From: | Alvaro Herrera <alvherre(at)alvh(dot)no-ip(dot)org> |
---|---|
To: | Amit Kapila <amit(dot)kapila16(at)gmail(dot)com>, "Zhijie Hou (Fujitsu)" <houzj(dot)fnst(at)fujitsu(dot)com> |
Cc: | Pg Hackers <pgsql-hackers(at)lists(dot)postgresql(dot)org>, Gabriele Bartolini <gabriele(dot)bartolini(at)enterprisedb(dot)com> |
Subject: | Re: crash with synchronized_standby_slots |
Date: | 2024-12-03 17:04:49 |
Message-ID: | 202412031704.thc75krypvts@alvherre.pgsql |
Views: | Raw Message | Whole Thread | Download mbox | Resend email |
Thread: | |
Lists: | pgsql-hackers |
On 2024-Nov-29, Amit Kapila wrote:
> I tried it on my Windows machine and noticed that ReplicationSlotCtl
> is NULL for syslogger, so the problem doesn't occur. The reason is
> that we don't attach to shared memory in syslogger, so ideally
> ReplicationSlotCtl should be NULL. Because we inherit everything
> through the fork for Linux systems and then later for processes that
> don't want to attach to shared memory, we call PGSharedMemoryDetach()
> from postmaster_child_launch(). The PGSharedMemoryDetach won't
> reinitialize the memory pointed to by ReplicationSlotCtl, so, it would
> be an invalid memory.
Heh, interesting. I'm not sure if we should try to do something about
invalid pointers being left around after shmem initialization. Also, is
this the first GUC check_hook that needs to take an LWLock?

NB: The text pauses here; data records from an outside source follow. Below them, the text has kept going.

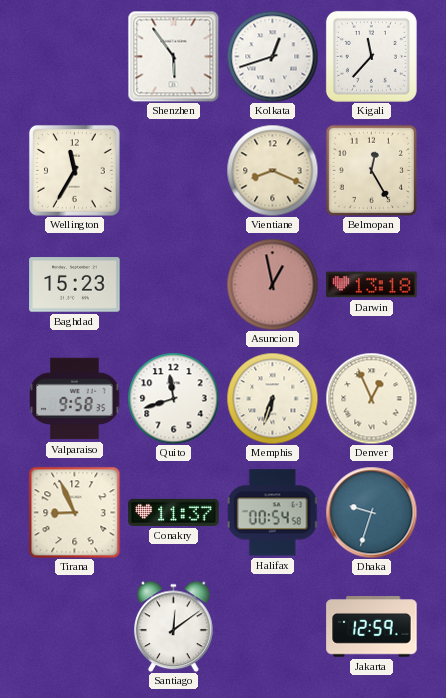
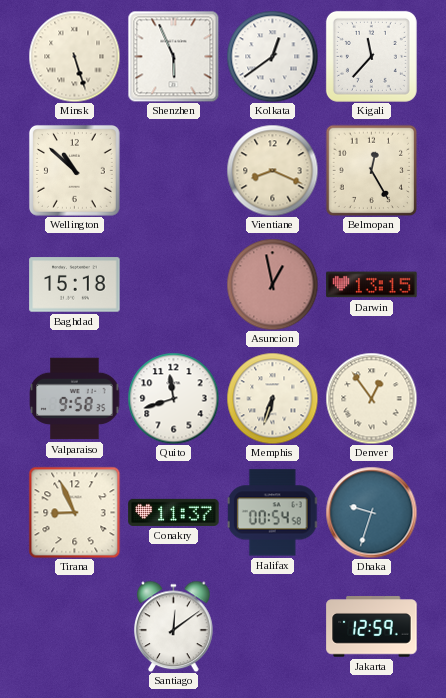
Minsk: none -> 5:27
Shenzhen: 5:54 -> 5:56
Kolkata: 12:42 -> 12:39
Wellington: 11:35 -> 10:52
Baghdad: 15:23 -> 15:18
Darwin: 13:18 -> 13:15
Denver: 12:56 -> 12:54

Anyway, I have pushed this.
BTW it occurs to me that there might well be some sort of thundering
herd problem if every process needs to run the check_hook when a SIGHUP
is broadcast, and they'll all be waiting on that particular lwlock and
run the same validation locally again and again. I bet if you have a
few thousand backends (hi Jakub! [1]) it's problematic. Maybe we need a
different way to validate the GUC, but I don't know what that might be;
but doing the validation once and storing the result in shmem might be
better.
On 2024-Nov-29, Zhijie Hou (Fujitsu) wrote:
> I can also reproduce this bug and confirmed that the bug is fixed
> after applying the patch. In addition to the regression tests, I also
> manually tested the behavior of the postmaster, walsender, and user
> backend after reloading the configuration, and they all work as
> expected.
Many thanks for testing!
[1] https://postgr.es/m/CAKZiRmwrBjCbCJ433wV5zjvwt_OuY7BsVX12MBKiBu+eNZDm6g@mail.gmail.com
--
Álvaro Herrera PostgreSQL Developer — https://www.EnterpriseDB.com/
"I apologize for the confusion in my previous responses.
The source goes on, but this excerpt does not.